Saved data entries
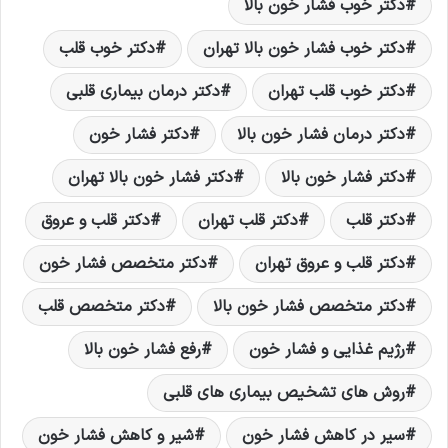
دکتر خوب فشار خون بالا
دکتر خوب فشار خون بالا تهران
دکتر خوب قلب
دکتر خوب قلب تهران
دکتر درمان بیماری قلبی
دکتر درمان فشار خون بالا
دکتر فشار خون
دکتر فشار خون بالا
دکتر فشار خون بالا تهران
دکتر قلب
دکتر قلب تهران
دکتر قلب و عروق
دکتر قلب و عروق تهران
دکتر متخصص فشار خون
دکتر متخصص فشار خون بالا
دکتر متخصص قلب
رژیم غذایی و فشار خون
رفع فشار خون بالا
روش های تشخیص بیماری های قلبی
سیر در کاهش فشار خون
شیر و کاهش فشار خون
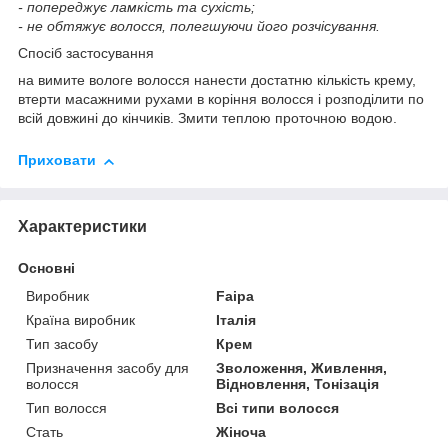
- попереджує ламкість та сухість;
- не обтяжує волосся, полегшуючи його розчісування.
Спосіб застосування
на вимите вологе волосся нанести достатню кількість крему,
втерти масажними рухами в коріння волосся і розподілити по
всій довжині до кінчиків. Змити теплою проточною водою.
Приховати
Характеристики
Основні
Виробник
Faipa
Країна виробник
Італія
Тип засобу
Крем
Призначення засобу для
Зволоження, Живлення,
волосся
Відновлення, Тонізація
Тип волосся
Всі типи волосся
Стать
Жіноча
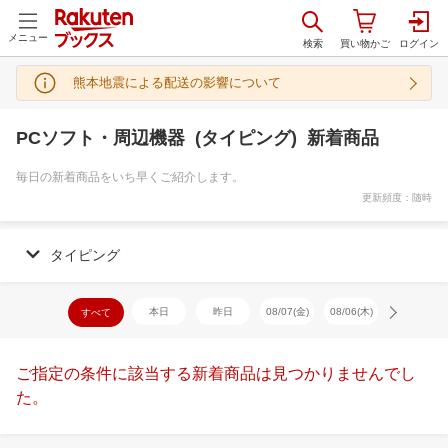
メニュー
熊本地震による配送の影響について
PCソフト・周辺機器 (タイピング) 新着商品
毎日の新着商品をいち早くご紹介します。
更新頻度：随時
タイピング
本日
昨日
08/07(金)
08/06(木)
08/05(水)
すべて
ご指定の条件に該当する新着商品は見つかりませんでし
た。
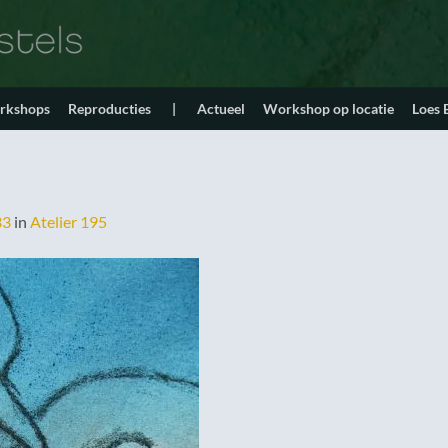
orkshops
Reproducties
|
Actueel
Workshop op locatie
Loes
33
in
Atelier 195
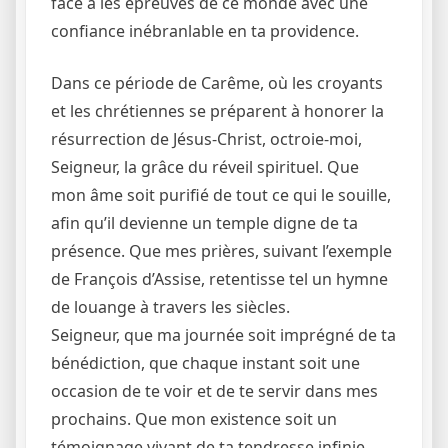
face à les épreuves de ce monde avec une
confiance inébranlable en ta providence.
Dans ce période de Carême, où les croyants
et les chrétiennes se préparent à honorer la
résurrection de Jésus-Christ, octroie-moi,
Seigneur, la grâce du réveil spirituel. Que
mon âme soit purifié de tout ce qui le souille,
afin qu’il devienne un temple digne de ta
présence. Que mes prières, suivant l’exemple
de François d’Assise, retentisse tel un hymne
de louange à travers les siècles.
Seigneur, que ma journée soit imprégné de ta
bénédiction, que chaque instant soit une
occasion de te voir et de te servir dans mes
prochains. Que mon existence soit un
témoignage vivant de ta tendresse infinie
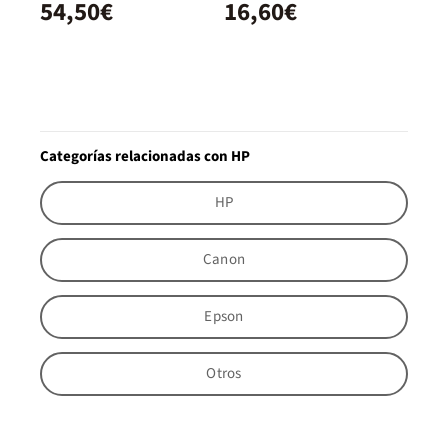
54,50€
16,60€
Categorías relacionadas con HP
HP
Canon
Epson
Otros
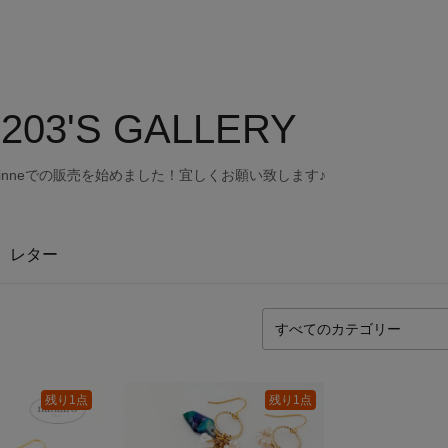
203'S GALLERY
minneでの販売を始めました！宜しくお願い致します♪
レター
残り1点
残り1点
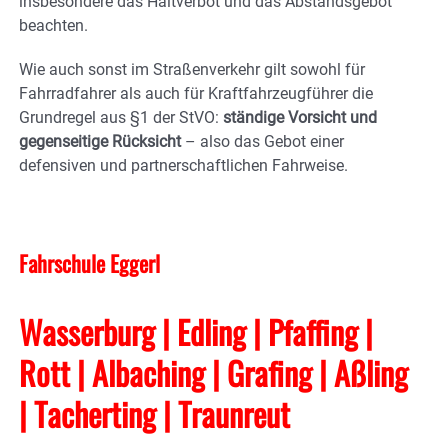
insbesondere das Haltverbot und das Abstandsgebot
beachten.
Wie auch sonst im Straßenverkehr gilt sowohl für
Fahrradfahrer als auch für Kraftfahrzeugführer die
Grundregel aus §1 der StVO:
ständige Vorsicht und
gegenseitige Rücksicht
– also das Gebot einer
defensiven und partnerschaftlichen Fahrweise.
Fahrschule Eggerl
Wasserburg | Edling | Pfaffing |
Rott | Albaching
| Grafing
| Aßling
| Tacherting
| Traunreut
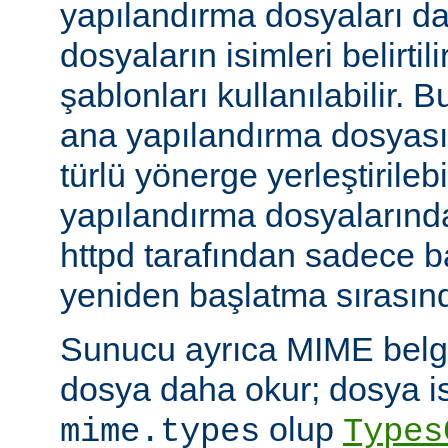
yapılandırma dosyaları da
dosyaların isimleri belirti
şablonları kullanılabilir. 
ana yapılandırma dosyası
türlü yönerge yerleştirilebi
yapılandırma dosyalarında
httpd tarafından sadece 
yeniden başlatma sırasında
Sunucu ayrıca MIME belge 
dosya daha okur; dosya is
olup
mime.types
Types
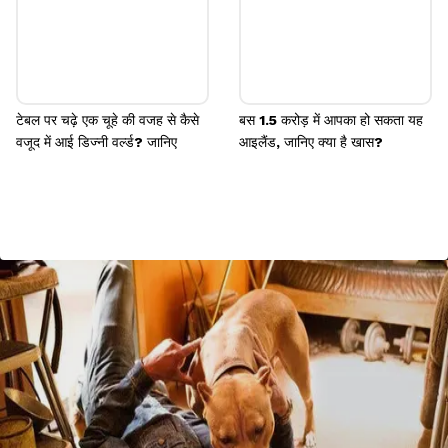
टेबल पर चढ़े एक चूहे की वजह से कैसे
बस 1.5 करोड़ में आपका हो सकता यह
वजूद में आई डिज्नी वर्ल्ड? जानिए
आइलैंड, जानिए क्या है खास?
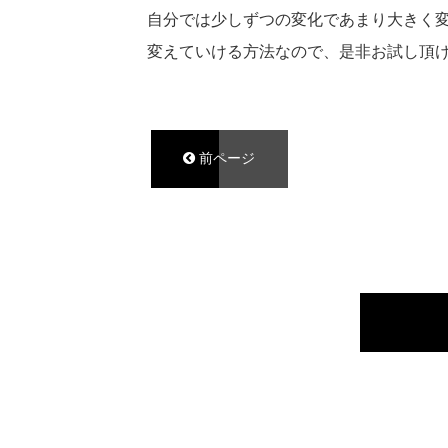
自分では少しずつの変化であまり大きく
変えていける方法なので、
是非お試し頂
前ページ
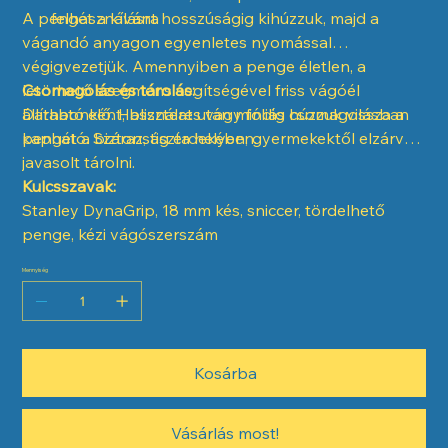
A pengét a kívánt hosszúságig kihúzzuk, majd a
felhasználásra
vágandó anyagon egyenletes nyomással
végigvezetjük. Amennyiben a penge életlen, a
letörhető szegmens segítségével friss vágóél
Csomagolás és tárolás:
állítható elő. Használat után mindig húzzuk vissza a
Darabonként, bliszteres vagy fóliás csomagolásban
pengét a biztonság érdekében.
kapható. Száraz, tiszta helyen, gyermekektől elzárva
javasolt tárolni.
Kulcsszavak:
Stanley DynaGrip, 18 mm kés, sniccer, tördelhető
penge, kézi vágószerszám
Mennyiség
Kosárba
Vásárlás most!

**The problem:** Pick out, from the lines above, every one that contains the string "بیماری".

**Task answer:**
دکتر درمان بیماری قلبی
روش های تشخیص بیماری های قلبی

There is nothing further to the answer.